Ẩn still had to pay for being considered by the new government to be too close to the Americans; he went into a re-education camp for a year after the war, although he described it as a "softer" one.

==Early life and education==
He was born Phạm Văn Thành in Binh Truoc, Biên Hòa, Đồng Nai Province. His parents were originally from Hải Dương Province. His grandfather was the headmaster of a school in Huế and was awarded the king of Vietnam's gold ring. Ẩn's father was a high-level engineer of the Public Administration Department, but his family's service to France did not earn them French citizenship. Phạm was born in Biên Hòa Hospital, where his mother was assisted by French doctors.

When Ẩn was a child, he lived with his family in Saigon. He joined the Viet Minh in 1944 at the age of 16 to fight against the Japanese during their invasion in World War II. Afterward he joined with other Vietnamese to overthrow the French colonial rule.
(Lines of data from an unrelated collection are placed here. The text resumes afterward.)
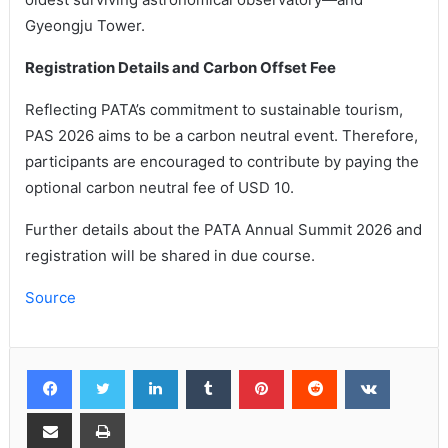
Gyeongju Tower.
Registration Details and Carbon Offset Fee
Reflecting PATA’s commitment to sustainable tourism,
PAS 2026 aims to be a carbon neutral event. Therefore,
participants are encouraged to contribute by paying the
optional carbon neutral fee of USD 10.
Further details about the PATA Annual Summit 2026 and
registration will be shared in due course.
Source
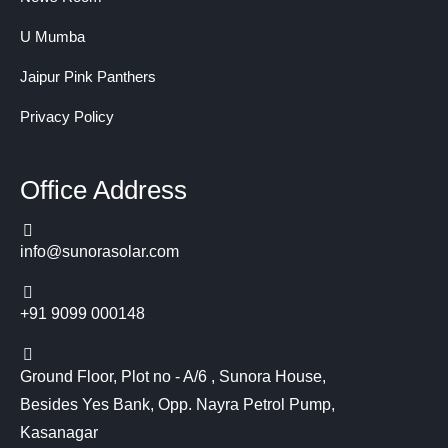
U Mumba
Jaipur Pink Panthers
Privacy Policy
Office Address
info@sunorasolar.com
+91 9099 000148
Ground Floor, Plot no - A/6 , Sunora House,
Besides Yes Bank, Opp. Nayra Petrol Pump,
Kasanagar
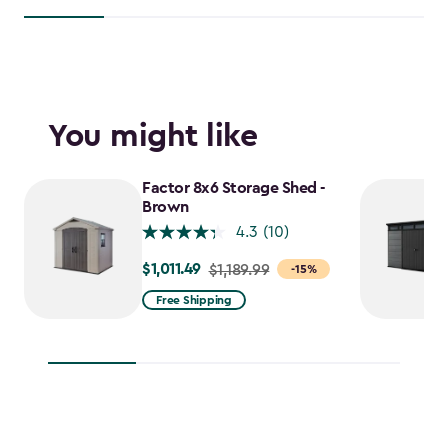
You might like
Factor 8x6 Storage Shed -
Brown
4.3
(10)
$1,011.49
Price
$1,189.99
-15%
from
Free Shipping
$1,189.99
to
$1,011.49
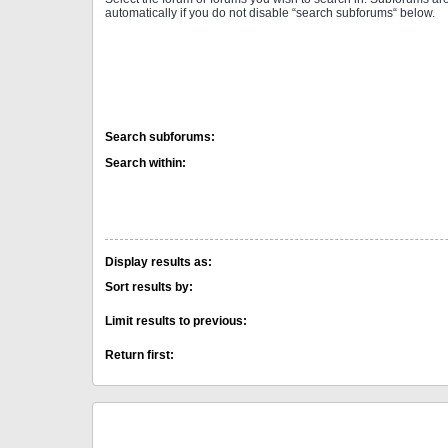
automatically if you do not disable “search subforums“ below.
Search subforums:
Search within:
Display results as:
Sort results by:
Limit results to previous:
Return first:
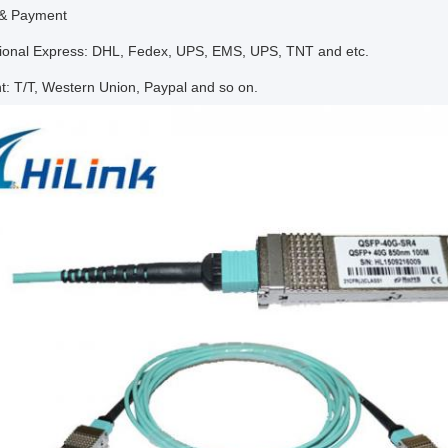
 & Payment
ational Express: DHL, Fedex, UPS, EMS, UPS, TNT and etc.
t: T/T, Western Union, Paypal and so on.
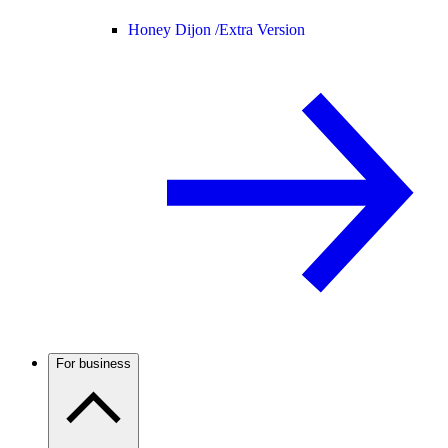
Honey Dijon /
Extra Version
For business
When the August Revolution began against the French government, Ẩn left school and joined the Volunteer Youth Organisation. Later, he took classes offered by the Viet Minh. He moved to Cần Thơ and studied at the College of Cần Thơ.
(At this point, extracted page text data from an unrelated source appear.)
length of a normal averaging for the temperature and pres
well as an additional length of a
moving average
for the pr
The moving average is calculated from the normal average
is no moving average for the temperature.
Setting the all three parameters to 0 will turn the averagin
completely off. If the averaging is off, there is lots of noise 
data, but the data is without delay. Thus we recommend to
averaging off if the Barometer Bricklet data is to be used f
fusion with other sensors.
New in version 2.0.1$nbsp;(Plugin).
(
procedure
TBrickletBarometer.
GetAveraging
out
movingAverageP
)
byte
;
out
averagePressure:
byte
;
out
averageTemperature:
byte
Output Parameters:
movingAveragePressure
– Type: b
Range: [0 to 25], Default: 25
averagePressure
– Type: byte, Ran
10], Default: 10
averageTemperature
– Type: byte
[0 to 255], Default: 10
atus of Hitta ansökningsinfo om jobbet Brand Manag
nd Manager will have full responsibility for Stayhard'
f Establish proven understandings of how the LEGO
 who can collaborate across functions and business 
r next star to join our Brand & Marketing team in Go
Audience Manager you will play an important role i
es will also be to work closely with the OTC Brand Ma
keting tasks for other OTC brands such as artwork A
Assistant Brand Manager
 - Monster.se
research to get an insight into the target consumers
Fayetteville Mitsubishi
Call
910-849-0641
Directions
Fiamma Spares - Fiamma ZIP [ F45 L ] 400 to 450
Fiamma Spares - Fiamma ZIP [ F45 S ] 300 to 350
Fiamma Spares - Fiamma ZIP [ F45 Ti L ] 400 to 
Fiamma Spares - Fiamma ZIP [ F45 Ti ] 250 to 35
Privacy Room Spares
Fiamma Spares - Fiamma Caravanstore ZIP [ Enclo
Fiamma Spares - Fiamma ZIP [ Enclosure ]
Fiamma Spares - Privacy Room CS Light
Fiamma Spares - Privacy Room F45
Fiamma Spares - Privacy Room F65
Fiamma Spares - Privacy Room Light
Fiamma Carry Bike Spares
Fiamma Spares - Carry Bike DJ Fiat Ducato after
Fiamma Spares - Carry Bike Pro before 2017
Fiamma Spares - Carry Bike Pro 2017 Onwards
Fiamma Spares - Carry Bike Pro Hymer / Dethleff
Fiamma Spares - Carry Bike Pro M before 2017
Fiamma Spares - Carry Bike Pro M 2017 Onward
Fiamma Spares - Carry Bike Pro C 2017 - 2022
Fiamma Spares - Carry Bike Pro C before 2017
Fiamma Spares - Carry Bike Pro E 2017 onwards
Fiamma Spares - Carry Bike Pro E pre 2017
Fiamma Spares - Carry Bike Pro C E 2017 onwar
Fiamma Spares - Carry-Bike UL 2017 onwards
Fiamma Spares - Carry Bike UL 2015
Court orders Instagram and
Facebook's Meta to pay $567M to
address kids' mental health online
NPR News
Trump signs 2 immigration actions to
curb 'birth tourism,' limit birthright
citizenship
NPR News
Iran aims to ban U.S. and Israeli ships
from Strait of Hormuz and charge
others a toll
After the partition of Vietnam in 1954, Ẩn served in the southern Vietnamese National Army. He was later awarded a scholarship to a college in California. In the late 1950s, Ẩn attended Orange Coast College (OCC) and earned an Associate of Arts degree. He wrote for the campus newspaper, then called The Barnacle.

==Career==
After his return to South Vietnam, Ẩn began working as a journalist. When the United States entered the Vietnam War, Ẩn was hired as a journalist and correspondent for Time, Reuters and the New York Herald Tribune, stationed in Saigon. According to The Fall of Saigon by David Butler and Flashbacks by Morley Safer, in 1975 Ẩn helped Tran Kim Tuyen, a South Vietnamese intelligence commander and CIA asset, escape Saigon on one of the last helicopters out of the city. During the fall of Saigon evacuations, Ẩn obtained transport for his wife and four children to the United States; it was provided by Time.

Shortly after the fall of Saigon, he was interrogated by the PAVN and put under house arrest to ensure he had no further contact with Westerners. He was suspected of being "corrupted" by capitalism after decades of living in South Vietnam as a spy.

Phạm Xuân Ẩn was awarded the Hero of the People's Armed Forces in 1976. Much later in life, he was promoted in 1990 to Major General. Ẩn died in 2006 in Ho Chi Minh City in a military hospital from complications of emphysema.

==Representation in other media==
In 1989, Ẩn had an extensive interview with American journalist Morley Safer, which Safer described in his book Flashbacks. Ẩn said that in 1960, he joined Reuters and later Time, when he was made a colonel in the NLF. He claimed to have passed information periodically through secret meetings in the Ho Bo Woods near Saigon during the Vietnam War and said that only a handful of NLF fighters knew about his identity as a spy. Safer writes that Ẩn was close with such noted journalists as Charles Mohr, Frank McCulloch, David Greenway, Richard Clurman, Bob Shaplen, and Nguyen Hung Vuong.

Safer described Ẩn as a "dignified and decent man" but also noted his "enigma" and "layers". Safer noted Arnaud de Borchgrave testified in 1981 before Senator Jeremiah Denton's subcommittee that Ẩn had a "mission" to "disinform the Western press". Ẩn denied the disinformation charge, claiming his superiors felt such tactics would have given him away. Safer and Ẩn discussed Ẩn's year-long imprisonment in a re-education/lecture camp near Hanoi by the North Vietnamese after the end of the war because of his connection with Americans. Ẩn also described his opinion of the "paternalism and a discredited economy theory" being used by the Vietnamese leadership that had led to the failure of the revolution to help "the people".

Thomas A. Bass wrote The Spy Who Loved Us: The Vietnam War and Pham Xuan An's Dangerous Game (2009) about the journalist and spy.